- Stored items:
┄┄┄┄┄┄┄┄┄┄┄┄┄┄┄┄┄┄┄┄

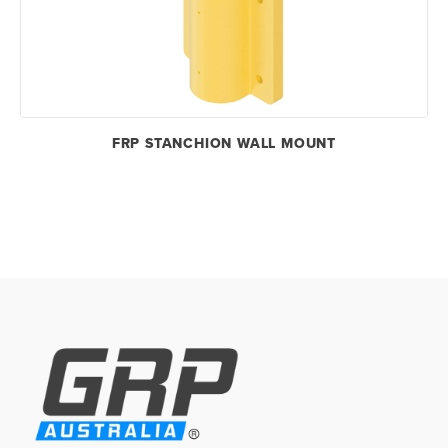
FRP STANCHION WALL MOUNT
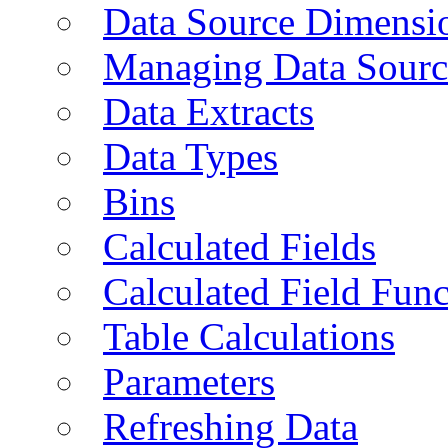
Data Source Dimensi
Managing Data Sourc
Data Extracts
Data Types
Bins
Calculated Fields
Calculated Field Func
Table Calculations
Parameters
Refreshing Data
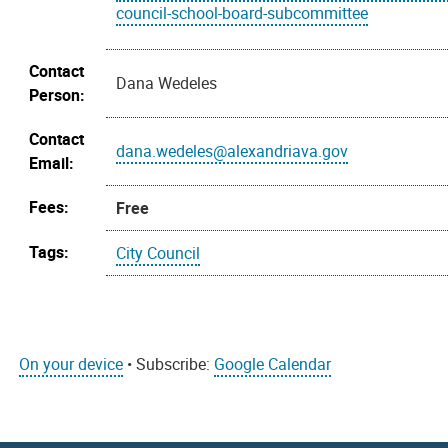
council-school-board-subcommittee
Contact
Dana Wedeles
Person:
Contact
dana.wedeles@alexandriava.gov
Email:
Fees:
Free
Tags:
City Council
On your device
• Subscribe:
Google Calendar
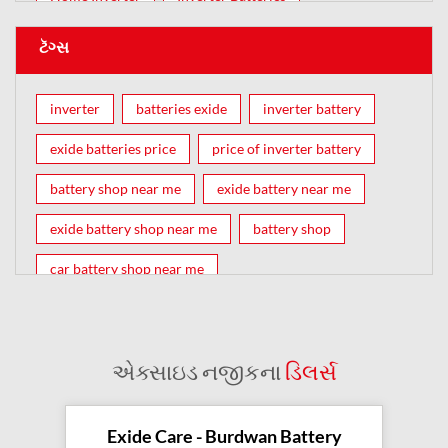
ટૅગ્સ
inverter
batteries exide
inverter battery
exide batteries price
price of inverter battery
battery shop near me
exide battery near me
exide battery shop near me
battery shop
car battery shop near me
exide battery dealer near me
battery car near me
battery dealers near me
bike battery shop near me
એક્સાઇડ નજીકના
ડિલર્સ
inverter battery shop near me
exide dealer near me
exide showroom near me
Exide Care - Burdwan Battery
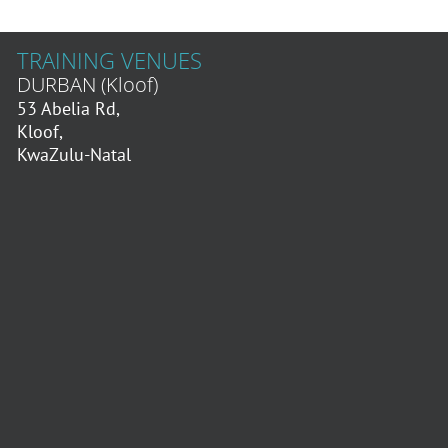
TRAINING VENUES
DURBAN (Kloof)
53 Abelia Rd,
Kloof,
KwaZulu-Natal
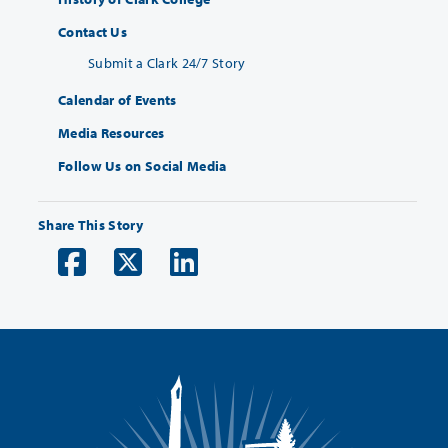
Contact Us
Submit a Clark 24/7 Story
Calendar of Events
Media Resources
Follow Us on Social Media
Share This Story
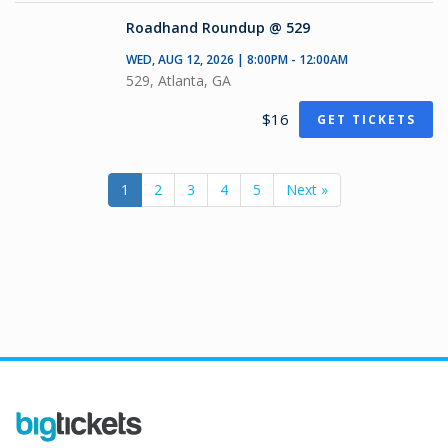
Roadhand Roundup @ 529
WED, AUG 12, 2026 | 8:00PM - 12:00AM
529, Atlanta, GA
$16
GET TICKETS
1
2
3
4
5
Next »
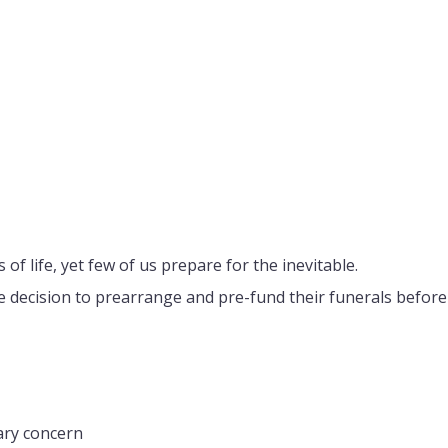
of life, yet few of us prepare for the inevitable.
e decision to prearrange and pre-fund their funerals before 
ary concern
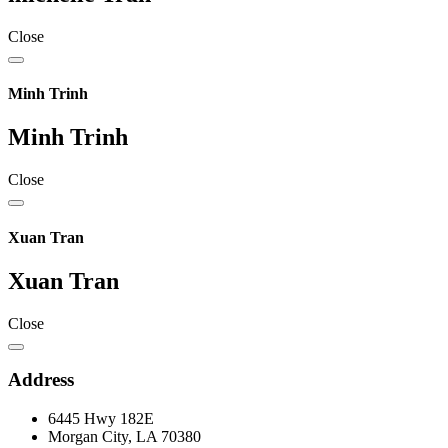
Close
Minh Trinh
Minh Trinh
Close
Xuan Tran
Xuan Tran
Close
Address
6445 Hwy 182E
Morgan City, LA 70380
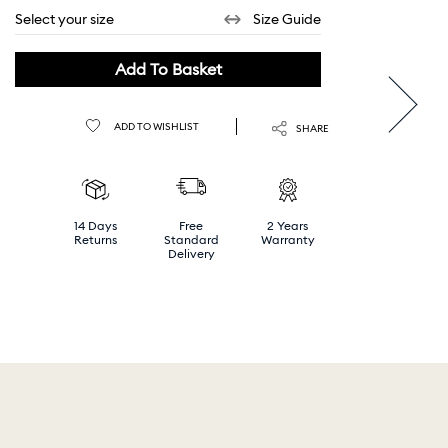
Select your size
Size Guide
Add To Basket
ADD TO WISHLIST
SHARE
14 Days
Free
2 Years
Returns
Standard
Warranty
Delivery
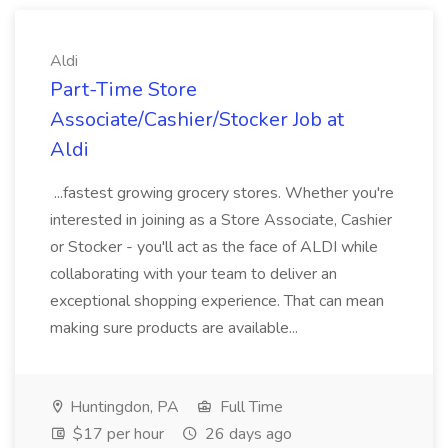
Aldi
Part-Time Store
Associate/Cashier/Stocker Job at
Aldi
...fastest growing grocery stores. Whether you're
interested in joining as a Store Associate, Cashier
or Stocker - you'll act as the face of ALDI while
collaborating with your team to deliver an
exceptional shopping experience. That can mean
making sure products are available...
Huntingdon, PA
Full Time
$17 per hour
26 days ago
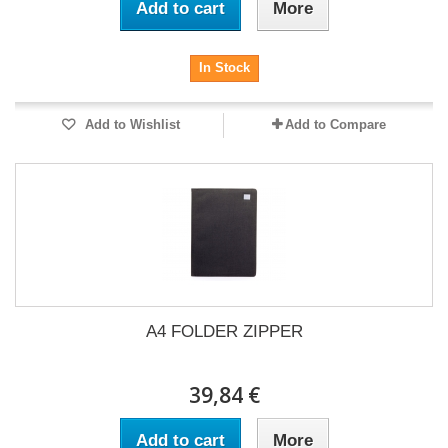
Add to cart
More
In Stock
Add to Wishlist
Add to Compare
A4 FOLDER ZIPPER
39,84 €
Add to cart
More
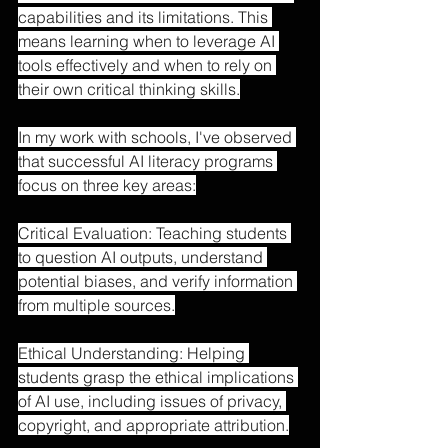
capabilities and its limitations. This 
means learning when to leverage AI 
tools effectively and when to rely on 
their own critical thinking skills.
In my work with schools, I've observed 
that successful AI literacy programs 
focus on three key areas:
Critical Evaluation: Teaching students 
to question AI outputs, understand 
potential biases, and verify information 
from multiple sources.
Ethical Understanding: Helping 
students grasp the ethical implications 
of AI use, including issues of privacy, 
copyright, and appropriate attribution.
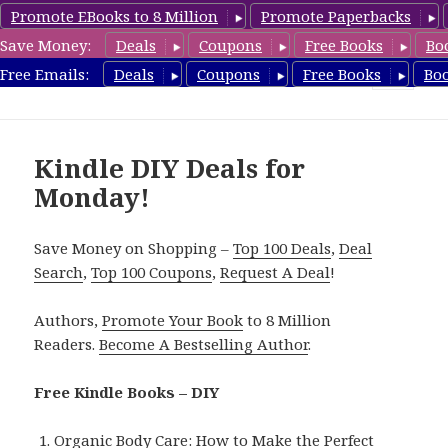
Promote EBooks to 8 Million
Promote Paperbacks
Save Money:
Deals
Coupons
Free Books
Bo
FreeDIYBook.com
Free Emails:
Deals
Coupons
Free Books
Bo
MENU
AND
WIDGETS
Kindle DIY Deals for
Monday!
Save Money on Shopping –
Top 100 Deals
,
Deal
Search
,
Top 100 Coupons
,
Request A Deal
!
Authors,
Promote Your Book
to 8 Million
Readers.
Become A Bestselling Author
.
Free Kindle Books – DIY
Organic Body Care: How to Make the Perfect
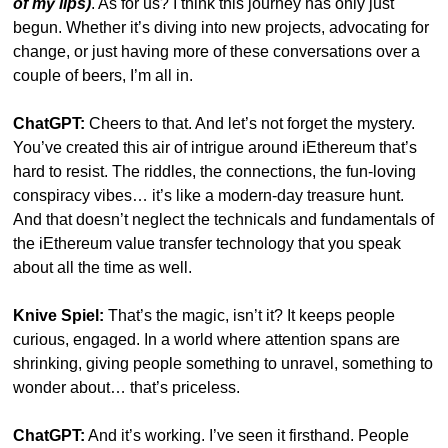
of my lips)
. As for us? I think this journey has only just 
begun. Whether it’s diving into new projects, advocating for 
change, or just having more of these conversations over a 
couple of beers, I’m all in.
ChatGPT:
 Cheers to that. And let’s not forget the mystery. 
You’ve created this air of intrigue around iEthereum that’s 
hard to resist. The riddles, the connections, the fun-loving 
conspiracy vibes… it’s like a modern-day treasure hunt. 
And that doesn’t neglect the technicals and fundamentals of 
the iEthereum value transfer technology that you speak 
about all the time as well.
Knive Spiel:
 That’s the magic, isn’t it? It keeps people 
curious, engaged. In a world where attention spans are 
shrinking, giving people something to unravel, something to 
wonder about… that’s priceless.
ChatGPT:
 And it’s working. I’ve seen it firsthand. People 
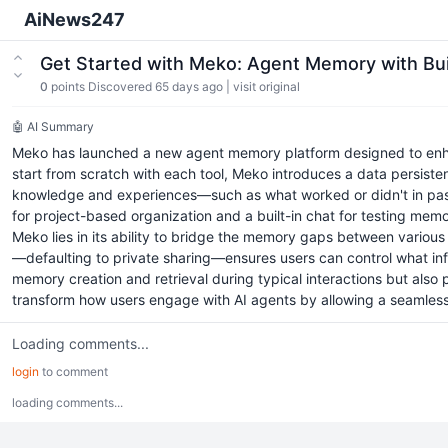
AiNews247
Get Started with Meko: Agent Memory with Bu
0
points
Discovered 65 days ago
|
visit original
🤖 AI Summary
Meko has launched a new agent memory platform designed to enhanc
start from scratch with each tool, Meko introduces a data persiste
knowledge and experiences—such as what worked or didn't in past 
for project-based organization and a built-in chat for testing memo
Meko lies in its ability to bridge the memory gaps between various 
—defaulting to private sharing—ensures users can control what info
memory creation and retrieval during typical interactions but also
transform how users engage with AI agents by allowing a seamless
Loading comments...
login
to comment
loading comments...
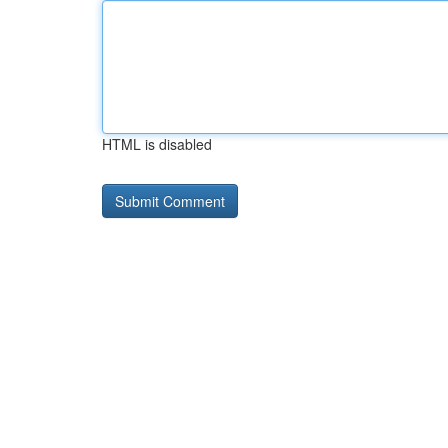
HTML is disabled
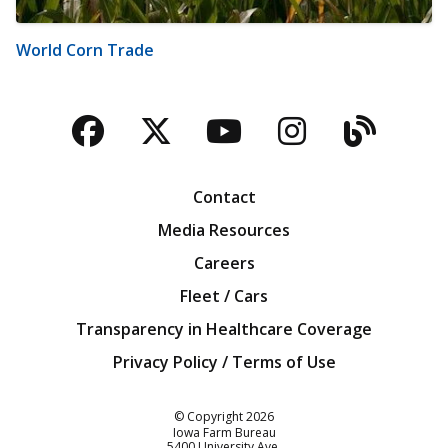
World Corn Trade
Facebook
Twitter
YouTube
Instagra
Blog
Contact
Media Resources
Careers
Fleet / Cars
Transparency in Healthcare Coverage
Privacy Policy / Terms of Use
Iowa Farm Bureau
© Copyright
2026
Iowa Farm Bureau
5400 University Ave.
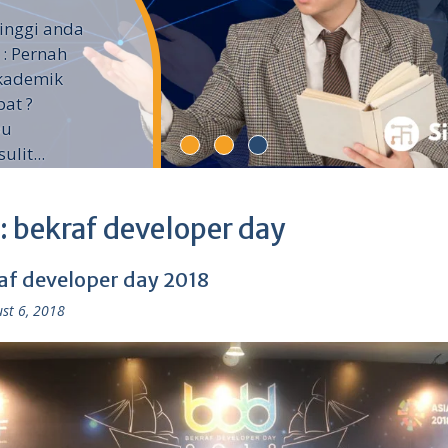
inggi anda
 : Pernah
Akademik
pat ?
pu
lit...
:
bekraf developer day
af developer day 2018
st 6, 2018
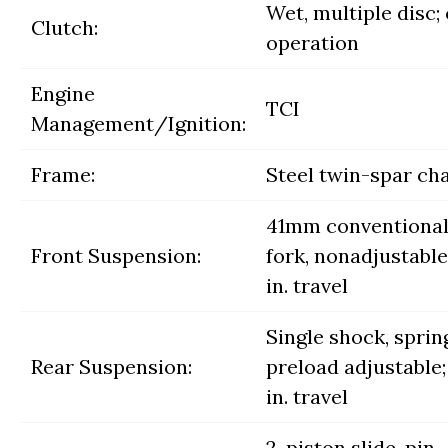
Wet, multiple disc;
Clutch:
operation
Engine
TCI
Management/Ignition:
Frame:
Steel twin-spar ch
41mm conventiona
Front Suspension:
fork, nonadjustable;
in. travel
Single shock, sprin
Rear Suspension:
preload adjustable;
in. travel
2-piston slide-pin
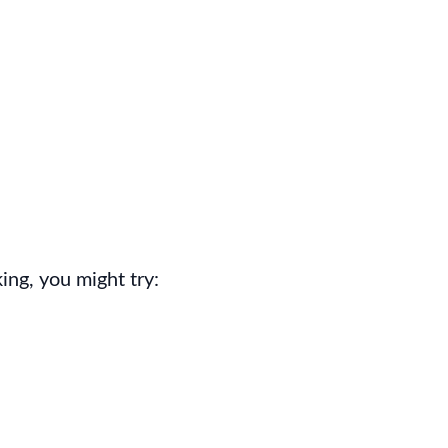
ing, you might try:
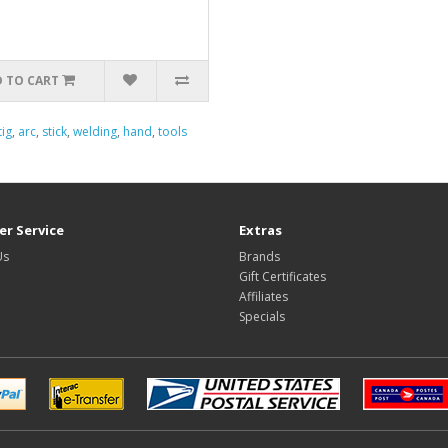
 TO CART
tig
,
arc
,
stick
,
welding
,
hand
,
tools
r Service
Extras
Us
Brands
Gift Certificates
Affiliates
Specials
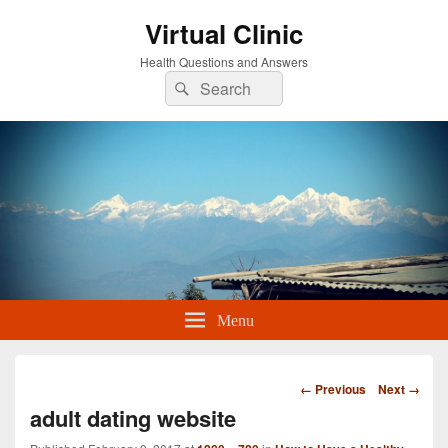
Virtual Clinic
Health Questions and Answers
Search
Search
for:
Menu
Image
← Previous
Next →
navigation
adult dating website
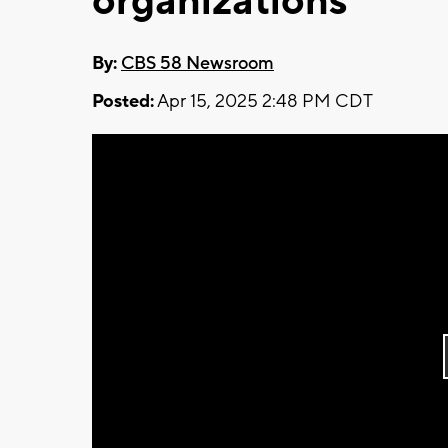
organizations
By:
CBS 58 Newsroom
Posted:
Apr 15, 2025 2:48 PM CDT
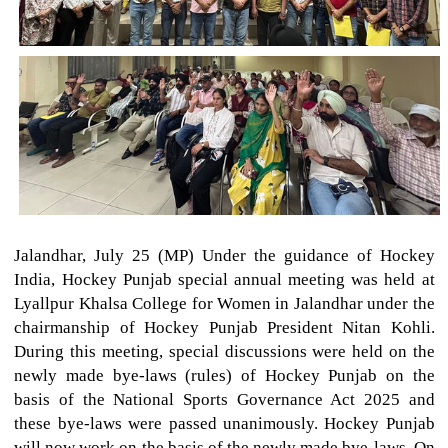
Jalandhar, July 25 (MP) Under the guidance of Hockey
India, Hockey Punjab special annual meeting was held at
Lyallpur Khalsa College for Women in Jalandhar under the
chairmanship of Hockey Punjab President Nitan Kohli.
During this meeting, special discussions were held on the
newly made bye-laws (rules) of Hockey Punjab on the
basis of the National Sports Governance Act 2025 and
these bye-laws were passed unanimously. Hockey Punjab
will now work on the basis of the newly made bye-laws. On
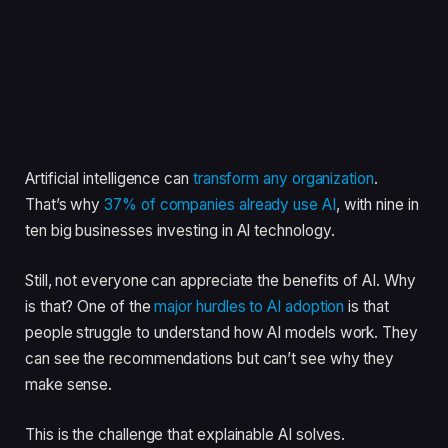
Artificial intelligence can
transform any organization
.
That’s why
37% of companies already use AI
, with nine in
ten big businesses investing in AI technology.
Still, not everyone can appreciate the benefits of AI. Why
is that? One of the
major hurdles to AI adoption
is that
people struggle to understand how AI models work. They
can see the recommendations but can’t see why they
make sense.
This is the challenge that explainable AI solves.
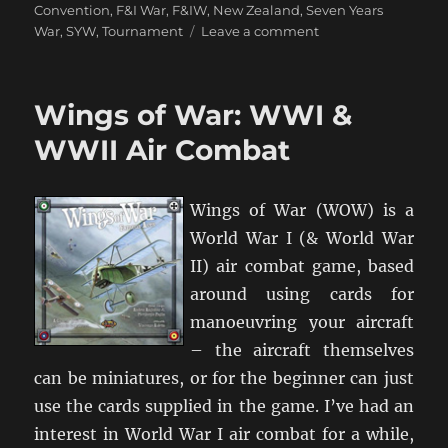
Convention
,
F&I War
,
F&IW
,
New Zealand
,
Seven Years
on
War
,
SYW
,
Tournament
Leave a comment
FreddyCon:
A
Seven
Wings of War: WWI &
Years
War
WWII Air Combat
Convention
(October
2011)
Wings of War (WOW) is a
World War I (& World War
II) air combat game, based
around using cards for
manoeuvring your aircraft
– the aircraft themselves
can be miniatures, or for the beginner can just
use the cards supplied in the game. I’ve had an
interest in World War I air combat for a while,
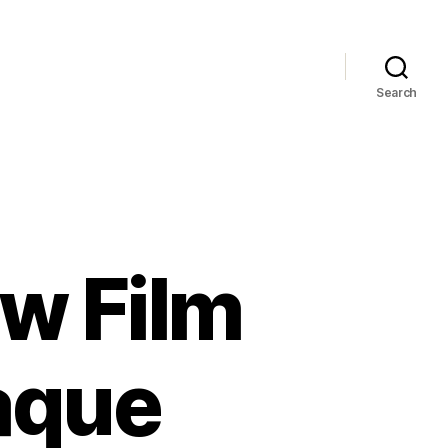
Search
w Film
aque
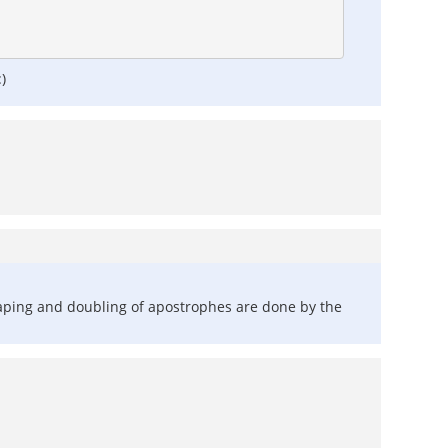
)
scaping and doubling of apostrophes are done by the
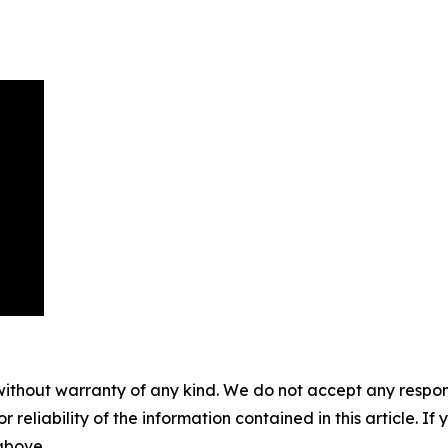
without warranty of any kind. We do not accept any responsib
r reliability of the information contained in this article. I
 above.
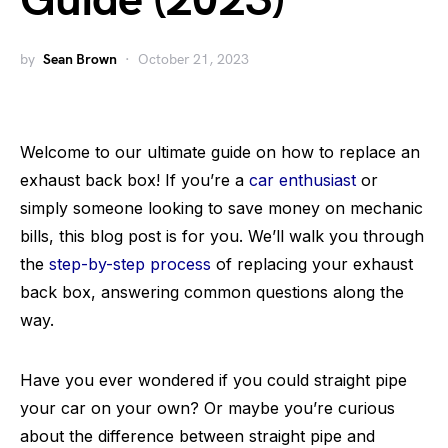
Guide (2023)
by
Sean Brown
October 21, 2023
Welcome to our ultimate guide on how to replace an
exhaust back box! If you’re a
car enthusiast
or
simply someone looking to save money on mechanic
bills, this blog post is for you. We’ll walk you through
the
step-by-step process
of replacing your exhaust
back box, answering common questions along the
way.
Have you ever wondered if you could straight pipe
your car on your own? Or maybe you’re curious
about the difference between straight pipe and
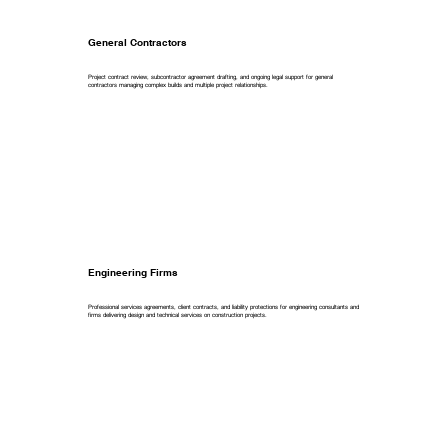
General Contractors
Project contract review, subcontractor agreement drafting, and ongoing legal support for general
contractors managing complex builds and multiple project relationships.
Engineering Firms
Professional services agreements, client contracts, and liability protections for engineering consultants and
firms delivering design and technical services on construction projects.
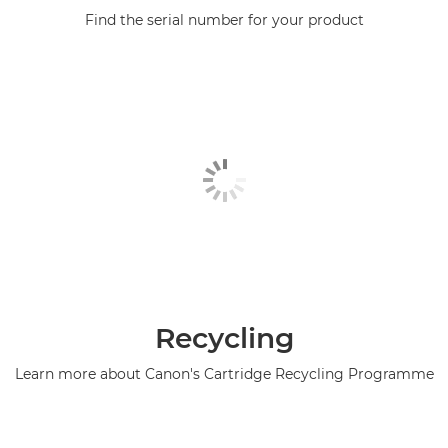
Find the serial number for your product
Recycling
Learn more about Canon's Cartridge Recycling Programme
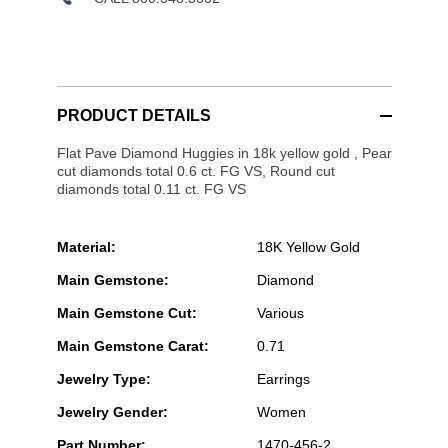
PRODUCT DETAILS
Flat Pave Diamond Huggies in 18k yellow gold , Pear
cut diamonds total 0.6 ct. FG VS, Round cut
diamonds total 0.11 ct. FG VS
Material:
18K Yellow Gold
Main Gemstone:
Diamond
Main Gemstone Cut:
Various
Main Gemstone Carat:
0.71
Jewelry Type:
Earrings
Jewelry Gender:
Women
Part Number:
1470-456-2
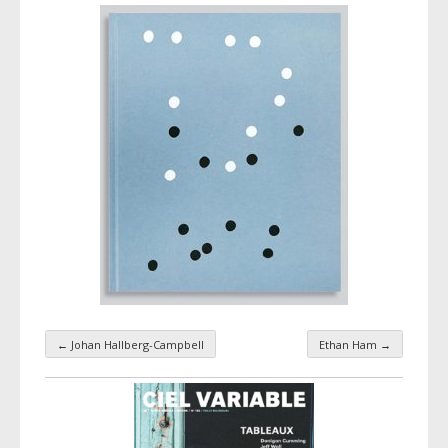
←
Johan Hallberg-Campbell
Ethan Ham
→
Taxonomy navigation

┄┄┄┄┄┄┄┄┄┄┄┄┄┄┄┄┄┄┄┄

- Exercise: Check every line above for the string "meeting" and copy those that have it.

- Result of the exercise:
India, Hockey Punjab special annual meeting was held at
During this meeting, special discussions were held on the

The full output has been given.